Of the kidnapping, little need be said. With an experienced team, such things happen fast and almost ritualistically these days, or not at all. Only the potential scale of the catch gave it its nervy quality. There was no messy shooting or unpleasantness, just a straight appropriation of one wine-red Mercedes car and its occupant, the driver, some thirty kilometres on the Greek side
of the Turkish-Greek border. Litvak commanded the field team and, as always in the field, he was excellent. Kurtz, back in London again to solve a sudden crisis that had blown up in Schwili’s Literacy Committee, sat out the critical hours beside a telephone in the Israeli Embassy. The two Munich boys, having duly reported the return of the hire car with no substitute in sight, followed Yanuka to the airport and, sure enough, the next anyone heard of him was three days later in Beirut, when an audio crew operating from a cellar in the Palestinian quarter picked up his cheerful voice saying hullo to his sister Fatmeh, who worked at one of the revolutionary offices. He was in town for a couple of weeks to visit friends, he said; did she have an evening free? He sounded really happy, they reported: headlong, excited, passionate. Fatmeh, however, was cool. Either her approval of him was lukewarm, they said, or she knew her phone was tapped. Maybe both. In either case, brother and sister failed to meet.
He was picked up again when he arrived by air in Istanbul, where he checked into the Hilton on a Cypriot diplomatic passport and for two days gave himself to the religious and secular pleasures of the town. The followers described him as taking one last good draught of Islam before returning to the Christian commons of Europe. He visited the Mosque of Suleiman the Magnificent, where he was seen to pray no less than three times, and afterwards to have his Gucci shoes polished once, on the grassy promenade that runs beside the South Wall.
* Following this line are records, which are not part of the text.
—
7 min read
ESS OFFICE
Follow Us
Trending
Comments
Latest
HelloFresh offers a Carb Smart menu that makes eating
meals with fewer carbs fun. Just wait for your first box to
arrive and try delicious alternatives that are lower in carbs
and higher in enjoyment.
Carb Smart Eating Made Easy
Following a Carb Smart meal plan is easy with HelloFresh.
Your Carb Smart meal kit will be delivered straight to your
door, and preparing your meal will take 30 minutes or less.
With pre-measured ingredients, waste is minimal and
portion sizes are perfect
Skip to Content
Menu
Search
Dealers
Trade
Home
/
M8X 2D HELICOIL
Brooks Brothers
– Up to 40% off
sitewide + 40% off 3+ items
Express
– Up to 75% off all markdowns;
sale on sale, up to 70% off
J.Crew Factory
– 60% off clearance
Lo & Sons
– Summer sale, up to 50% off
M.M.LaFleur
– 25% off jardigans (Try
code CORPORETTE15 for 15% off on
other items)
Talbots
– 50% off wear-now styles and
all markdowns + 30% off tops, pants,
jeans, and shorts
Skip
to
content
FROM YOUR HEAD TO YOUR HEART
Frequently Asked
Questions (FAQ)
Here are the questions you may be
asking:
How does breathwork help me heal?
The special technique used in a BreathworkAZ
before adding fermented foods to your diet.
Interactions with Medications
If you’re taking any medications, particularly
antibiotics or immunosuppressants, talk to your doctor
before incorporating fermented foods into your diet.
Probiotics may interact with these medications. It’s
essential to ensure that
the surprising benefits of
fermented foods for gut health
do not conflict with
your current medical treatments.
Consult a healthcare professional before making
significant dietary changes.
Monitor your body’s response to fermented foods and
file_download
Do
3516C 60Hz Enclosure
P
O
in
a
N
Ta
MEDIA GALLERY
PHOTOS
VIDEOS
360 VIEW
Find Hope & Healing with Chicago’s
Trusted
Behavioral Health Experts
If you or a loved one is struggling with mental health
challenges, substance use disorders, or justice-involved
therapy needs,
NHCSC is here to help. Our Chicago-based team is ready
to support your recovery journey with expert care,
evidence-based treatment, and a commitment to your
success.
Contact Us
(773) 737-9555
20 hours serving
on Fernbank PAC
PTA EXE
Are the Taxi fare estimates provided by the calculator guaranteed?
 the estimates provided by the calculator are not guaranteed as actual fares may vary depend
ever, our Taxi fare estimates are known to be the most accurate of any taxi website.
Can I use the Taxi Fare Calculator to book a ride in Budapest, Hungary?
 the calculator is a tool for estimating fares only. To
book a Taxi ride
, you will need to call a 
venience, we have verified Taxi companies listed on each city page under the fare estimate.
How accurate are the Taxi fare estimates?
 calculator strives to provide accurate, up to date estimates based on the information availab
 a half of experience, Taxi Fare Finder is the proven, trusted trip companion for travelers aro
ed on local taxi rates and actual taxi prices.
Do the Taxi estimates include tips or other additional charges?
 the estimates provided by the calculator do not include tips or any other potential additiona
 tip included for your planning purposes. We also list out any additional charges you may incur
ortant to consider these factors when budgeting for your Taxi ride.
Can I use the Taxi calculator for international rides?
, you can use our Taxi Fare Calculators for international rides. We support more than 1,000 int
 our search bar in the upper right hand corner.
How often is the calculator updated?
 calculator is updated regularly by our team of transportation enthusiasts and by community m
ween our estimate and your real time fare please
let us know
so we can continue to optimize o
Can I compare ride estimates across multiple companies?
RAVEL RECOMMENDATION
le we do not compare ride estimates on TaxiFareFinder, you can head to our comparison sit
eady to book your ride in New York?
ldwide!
Also he drank several glasses of tea there with two quiet men who were photographed but never afterwards identified: a false scent, as it turned out, and not the contact they were waiting for. And he drew quite extraordinary amusement from the sight of some old men with an air-rifle who were gathered at the kerbside taking turns shooting feathered darts into a target drawn on a cardboard box. He wanted to join in, but they wouldn’t let him.